# INSTRUCTIONS FOR THE TASK
The reply is to contain the full listing, repeated exactly, with pictures left out.
Start of Block
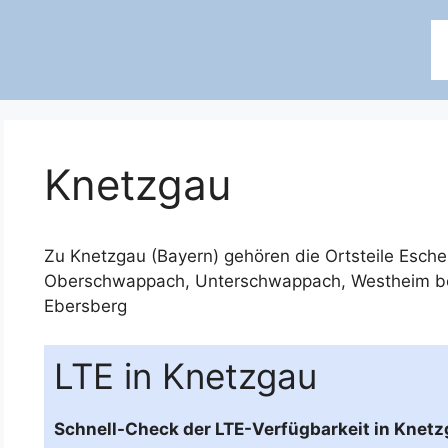
Knetzgau
Zu Knetzgau (Bayern) gehören die Ortsteile
Esche
Oberschwappach
,
Unterschwappach
,
Westheim be
Ebersberg
LTE in Knetzgau
Schnell-Check der LTE-Verfügbarkeit in Knetz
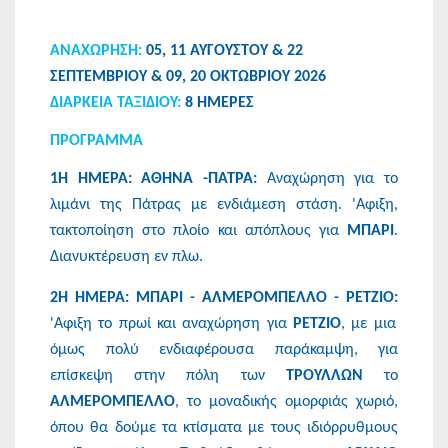
ΑΝΑΧΩΡΗΣΗ:
05, 11 ΑΥΓΟΥΣΤΟΥ & 22
ΣΕΠΤΕΜΒΡΙΟΥ & 09, 20 ΟΚΤΩΒΡΙΟΥ 2026
ΔΙΑΡΚΕΙΑ ΤΑΞΙΔΙΟΥ:
8 ΗΜΕΡΕΣ
ΠΡΟΓΡΑΜΜΑ
1Η ΗΜΕΡΑ: ΑΘΗΝΑ -ΠΑΤΡΑ:
Αναχώρηση για το
λιμάνι της Πάτρας με ενδιάμεση στάση. 'Αφιξη,
τακτοποίηση στο πλοίο και απόπλους για
ΜΠΑΡΙ
.
Διανυκτέρευση εν πλω.
2Η ΗΜΕΡΑ: ΜΠΑΡΙ - ΑΛΜΕΡΟΜΠΕΛΛΟ - ΡΕΤΖΙΟ:
'Αφιξη το πρωί και αναχώρηση για
ΡΕΤΖΙΟ
, με μια
όμως πολύ ενδιαφέρουσα παράκαμψη, για
επίσκεψη στην πόλη των
ΤΡΟΥΛΛΩΝ
το
ΑΛΜΕΡΟΜΠΕΛΛΟ
, το μοναδικής ομορφιάς χωριό,
όπου θα δούμε τα κτίσματα με τους ιδιόρρυθμους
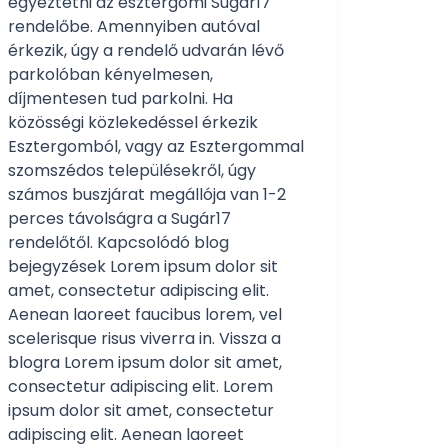
egyeztetni az esztergomi Sugár17
rendelőbe. Amennyiben autóval
érkezik, úgy a rendelő udvarán lévő
parkolóban kényelmesen,
díjmentesen tud parkolni. Ha
közösségi közlekedéssel érkezik
Esztergomból, vagy az Esztergommal
szomszédos településekről, úgy
számos buszjárat megállója van 1-2
perces távolságra a Sugár17
rendelőtől. Kapcsolódó blog
bejegyzések Lorem ipsum dolor sit
amet, consectetur adipiscing elit.
Aenean laoreet faucibus lorem, vel
scelerisque risus viverra in. Vissza a
blogra Lorem ipsum dolor sit amet,
consectetur adipiscing elit. Lorem
ipsum dolor sit amet, consectetur
adipiscing elit. Aenean laoreet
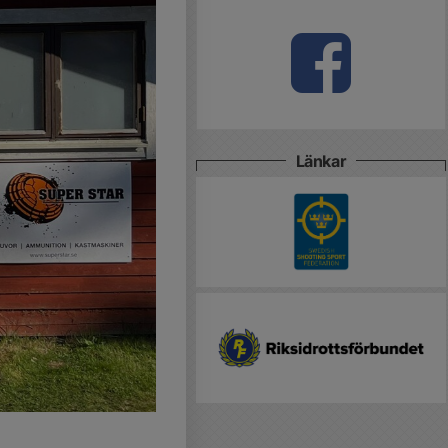
Länkar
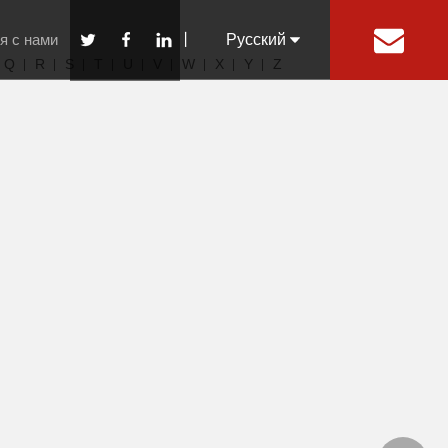
я с нами
丨
Pусский
Q
R
S
T
U
V
W
X
Y
Z
English
Español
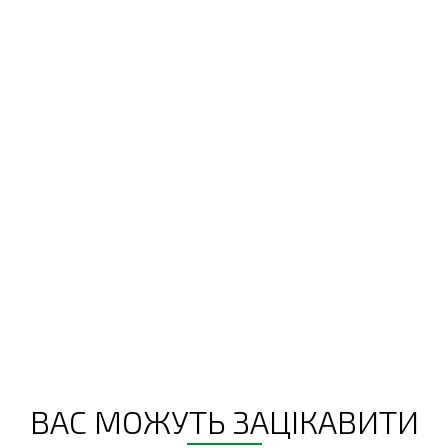
ВАС МОЖУТЬ ЗАЦІКАВИТИ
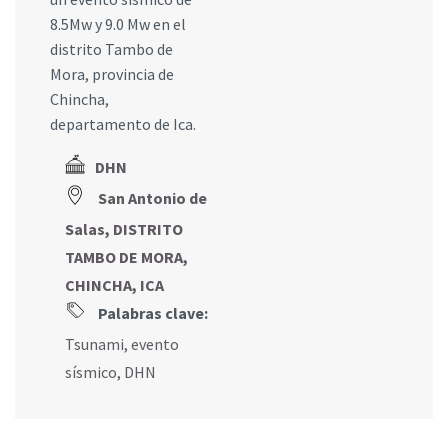
8.5Mw y 9.0 Mw en el
distrito Tambo de
Mora, provincia de
Chincha,
departamento de Ica.
DHN
San Antonio de
Salas, DISTRITO
TAMBO DE MORA,
CHINCHA, ICA
Palabras clave:
Tsunami
,
evento
sísmico
,
DHN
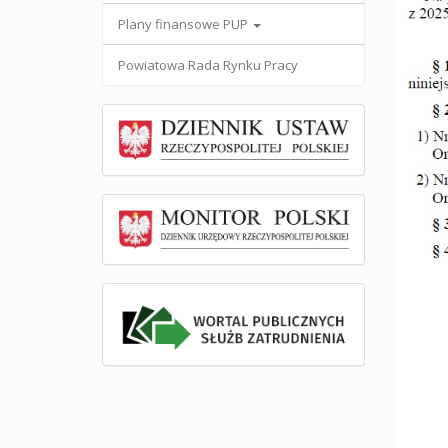
Plany finansowe PUP
Powiatowa Rada Rynku Pracy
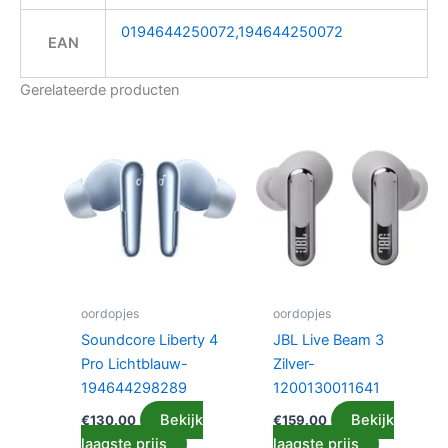
0194644250072,194644250072
EAN
Gerelateerde producten
oordopjes
oordopjes
Soundcore Liberty 4
JBL Live Beam 3
Pro Lichtblauw-
Zilver-
194644298289
1200130011641
Bekijk
Bekijk
€
130.00
€
159.00
laagste prijs
laagste prijs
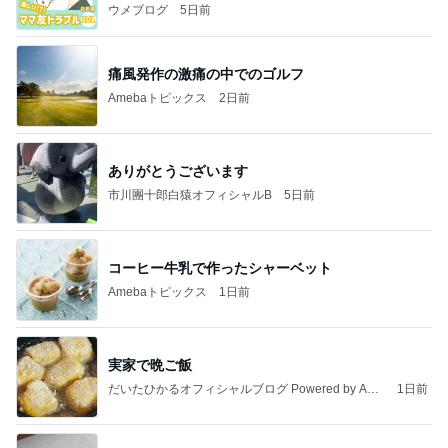
ウメブログ
5日前
痛風発作の激痛の中でのゴルフ
Amebaトピックス
2日前
ありがとうございます
市川團十郎白猿オフィシャルB
5日前
コーヒー牛乳で作ったシャーベット
Amebaトピックス
1日前
実家で晩ご飯
だいたひかるオフィシャルブログ Powered by Ame
1日前
ba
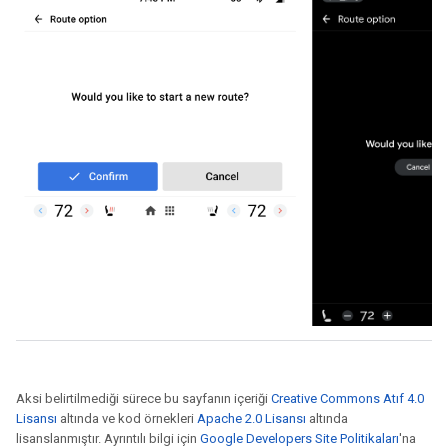
Aksi belirtilmediği sürece bu sayfanın içeriği
Creative Commons Atıf 4.0
Lisansı
altında ve kod örnekleri
Apache 2.0 Lisansı
altında
lisanslanmıştır. Ayrıntılı bilgi için
Google Developers Site Politikaları
'na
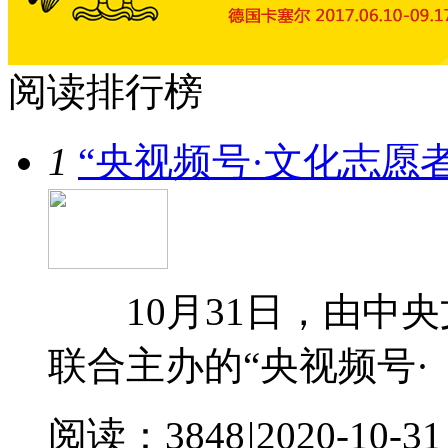
阅读
排行榜
1
“央视频号·文化志愿
10月31日，由中央
联合主办的“央视频号·
阅读：3848
|
2020-10-31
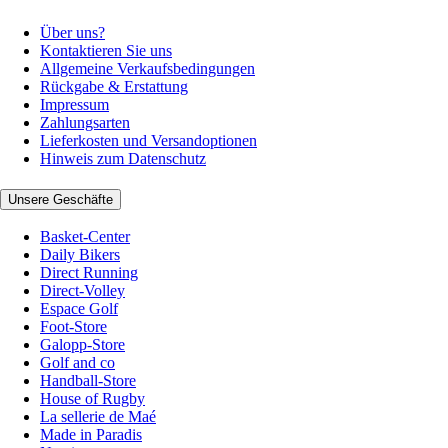
Über uns?
Kontaktieren Sie uns
Allgemeine Verkaufsbedingungen
Rückgabe & Erstattung
Impressum
Zahlungsarten
Lieferkosten und Versandoptionen
Hinweis zum Datenschutz
Unsere Geschäfte
Basket-Center
Daily Bikers
Direct Running
Direct-Volley
Espace Golf
Foot-Store
Galopp-Store
Golf and co
Handball-Store
House of Rugby
La sellerie de Maé
Made in Paradis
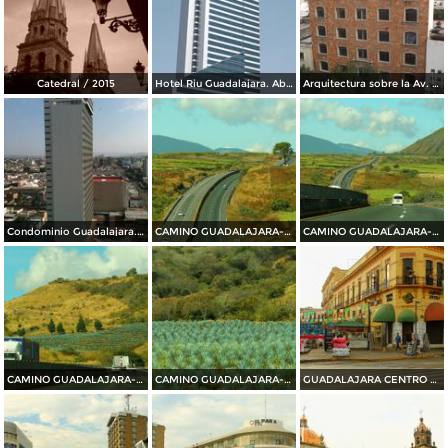
Catedral / 2015
Hotel Riu Guadalajara. Abril/2015
Arquitectura sobre la Av. Juárez. Abril/2015
Condominio Guadalajara. Abril/2015
CAMINO GUADALAJARA---PUERTO VALLARTA 2014
CAMINO GUADALAJARA---PUERTO VALLARTA 2014
CAMINO GUADALAJARA---PUERTO VALLARTA 2014
CAMINO GUADALAJARA---PUERTO VALLARTA 2014
GUADALAJARA CENTRO HISTORICO 2014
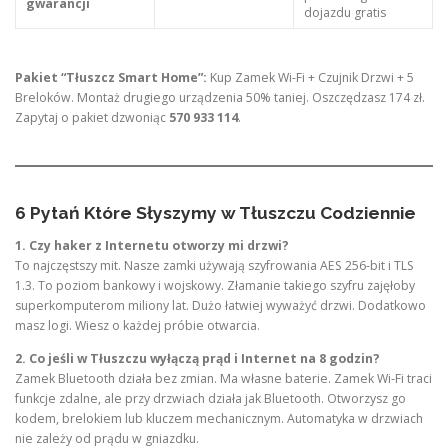
gwarancji
dojazdu gratis
Pakiet “Tłuszcz Smart Home”:
Kup Zamek Wi-Fi + Czujnik Drzwi + 5
Breloków. Montaż drugiego urządzenia 50% taniej. Oszczędzasz 174 zł.
Zapytaj o pakiet dzwoniąc
570 933 114
.
6 Pytań Które Słyszymy w Tłuszczu Codziennie
1. Czy haker z Internetu otworzy mi drzwi?
To najczęstszy mit. Nasze zamki używają szyfrowania AES 256-bit i TLS
1.3. To poziom bankowy i wojskowy. Złamanie takiego szyfru zajęłoby
superkomputerom miliony lat. Dużo łatwiej wyważyć drzwi. Dodatkowo
masz logi. Wiesz o każdej próbie otwarcia.
2. Co jeśli w Tłuszczu wyłączą prąd i Internet na 8 godzin?
Zamek Bluetooth działa bez zmian. Ma własne baterie. Zamek Wi-Fi traci
funkcje zdalne, ale przy drzwiach działa jak Bluetooth. Otworzysz go
kodem, brelokiem lub kluczem mechanicznym. Automatyka w drzwiach
nie zależy od prądu w gniazdku.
End of Block
# TASK RESPONSE
Knetzgau
Zu Knetzgau (Bayern) gehören die Ortsteile
Esche
Oberschwappach
,
Unterschwappach
,
Westheim be
Ebersberg
LTE in Knetzgau
Schnell-Check der LTE-Verfügbarkeit in Knetz
ΑΝΑΧΩΡΗΣΗ:
05, 11 ΑΥΓΟΥΣΤΟΥ & 22
ΣΕΠΤΕΜΒΡΙΟΥ & 09, 20 ΟΚΤΩΒΡΙΟΥ 2026
ΔΙΑΡΚΕΙΑ ΤΑΞΙΔΙΟΥ:
8 ΗΜΕΡΕΣ
ΠΡΟΓΡΑΜΜΑ
1Η ΗΜΕΡΑ: ΑΘΗΝΑ -ΠΑΤΡΑ:
Αναχώρηση για το
λιμάνι της Πάτρας με ενδιάμεση στάση. 'Αφιξη,
τακτοποίηση στο πλοίο και απόπλους για
ΜΠΑΡΙ
.
Διανυκτέρευση εν πλω.
2Η ΗΜΕΡΑ: ΜΠΑΡΙ - ΑΛΜΕΡΟΜΠΕΛΛΟ - ΡΕΤΖΙΟ:
'Αφιξη το πρωί και αναχώρηση για
ΡΕΤΖΙΟ
, με μια
όμως πολύ ενδιαφέρουσα παράκαμψη, για
επίσκεψη στην πόλη των
ΤΡΟΥΛΛΩΝ
το
ΑΛΜΕΡΟΜΠΕΛΛΟ
, το μοναδικής ομορφιάς χωριό,
όπου θα δούμε τα κτίσματα με τους ιδιόρρυθμους
egyeztetni az esztergomi Sugár17
rendelőbe. Amennyiben autóval
érkezik, úgy a rendelő udvarán lévő
parkolóban kényelmesen,
díjmentesen tud parkolni. Ha
közösségi közlekedéssel érkezik
Esztergomból, vagy az Esztergommal
szomszédos településekről, úgy
számos buszjárat megállója van 1-2
perces távolságra a Sugár17
rendelőtől. Kapcsolódó blog
bejegyzések Lorem ipsum dolor sit
amet, consectetur adipiscing elit.
Aenean laoreet faucibus lorem, vel
scelerisque risus viverra in. Vissza a
blogra Lorem ipsum dolor sit amet,
consectetur adipiscing elit. Lorem
ipsum dolor sit amet, consectetur
adipiscing elit. Aenean laoreet
Länkar
я с нами
丨
Pусский
Q
R
S
T
U
V
W
X
Y
Z
English
Español
ВАС МОЖУТЬ ЗАЦІКАВИТИ
8.5Mw y 9.0 Mw en el
distrito Tambo de
Mora, provincia de
Chincha,
departamento de Ica.
DHN
San Antonio de
Salas, DISTRITO
TAMBO DE MORA,
CHINCHA, ICA
Palabras clave:
Tsunami
,
evento
sísmico
,
DHN
Plany finansowe PUP
Powiatowa Rada Rynku Pracy
0194644250072,194644250072
EAN
Gerelateerde producten
oordopjes
oordopjes
Soundcore Liberty 4
JBL Live Beam 3
Pro Lichtblauw-
Zilver-
194644298289
1200130011641
Bekijk
Bekijk
€
130.00
€
159.00
laagste prijs
laagste prijs
ウメブログ
5日前
痛風発作の激痛の中でのゴルフ
Amebaトピックス
2日前
ありがとうございます
市川團十郎白猿オフィシャルB
5日前
コーヒー牛乳で作ったシャーベット
Amebaトピックス
1日前
実家で晩ご飯
だいたひかるオフィシャルブログ Powered by Ame
1日前
ba
Aksi belirtilmediği sürece bu sayfanın içeriği
Creative Commons Atıf 4.0
Lisansı
altında ve kod örnekleri
Apache 2.0 Lisansı
altında
lisanslanmıştır. Ayrıntılı bilgi için
Google Developers Site Politikaları
'na
阅读
排行榜
1
“央视频号·文化志愿
10月31日，由中央
联合主办的“央视频号·
阅读：3848
|
2020-10-31
Über uns?
Kontaktieren Sie uns
Allgemeine Verkaufsbedingungen
Rückgabe & Erstattung
Impressum
Zahlungsarten
Lieferkosten und Versandoptionen
Hinweis zum Datenschutz
Unsere Geschäfte
Basket-Center
Daily Bikers
Direct Running
Direct-Volley
Espace Golf
Foot-Store
Galopp-Store
Golf and co
Handball-Store
House of Rugby
La sellerie de Maé
Made in Paradis
Catedral / 2015
Hotel Riu Guadalajara. Abril/2015
Arquitectura sobre la Av. Juárez. Abril/2015
Condominio Guadalajara. Abril/2015
CAMINO GUADALAJARA---PUERTO VALLARTA 2014
CAMINO GUADALAJARA---PUERTO VALLARTA 2014
CAMINO GUADALAJARA---PUERTO VALLARTA 2014
CAMINO GUADALAJARA---PUERTO VALLARTA 2014
GUADALAJARA CENTRO HISTORICO 2014
gwarancji
dojazdu gratis
Pakiet “Tłuszcz Smart Home”:
Kup Zamek Wi-Fi + Czujnik Drzwi + 5
Breloków. Montaż drugiego urządzenia 50% taniej. Oszczędzasz 174 zł.
Zapytaj o pakiet dzwoniąc
570 933 114
.
6 Pytań Które Słyszymy w Tłuszczu Codziennie
1. Czy haker z Internetu otworzy mi drzwi?
To najczęstszy mit. Nasze zamki używają szyfrowania AES 256-bit i TLS
1.3. To poziom bankowy i wojskowy. Złamanie takiego szyfru zajęłoby
superkomputerom miliony lat. Dużo łatwiej wyważyć drzwi. Dodatkowo
masz logi. Wiesz o każdej próbie otwarcia.
2. Co jeśli w Tłuszczu wyłączą prąd i Internet na 8 godzin?
Zamek Bluetooth działa bez zmian. Ma własne baterie. Zamek Wi-Fi traci
funkcje zdalne, ale przy drzwiach działa jak Bluetooth. Otworzysz go
kodem, brelokiem lub kluczem mechanicznym. Automatyka w drzwiach
nie zależy od prądu w gniazdku.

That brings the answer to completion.